Data entries:
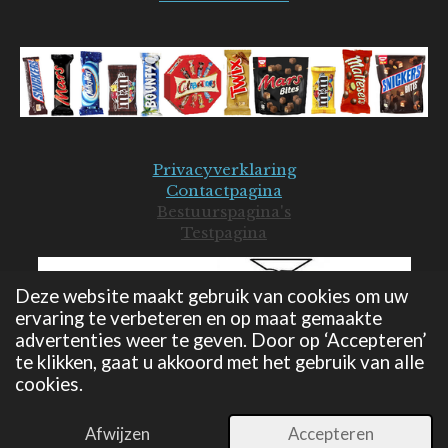
Privacyverklaring
Contactpagina
Bestuurspagina's
Testpagina
Deze website maakt gebruik van cookies om uw
ervaring te verbeteren en op maat gemaakte
advertenties weer te geven. Door op ‘Accepteren’
te klikken, gaat u akkoord met het gebruik van alle
cookies.
© 2019-2026 Mars Seniorenclub - JB
Powered by
JouwWeb
Afwijzen
Accepteren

• **PROBLEM DETAILS**:
Whenever the word "gebruik" shows up in a line of the entries, copy that line.

• **ANSWER SPACE**:
Deze website maakt gebruik van cookies om uw
te klikken, gaat u akkoord met het gebruik van alle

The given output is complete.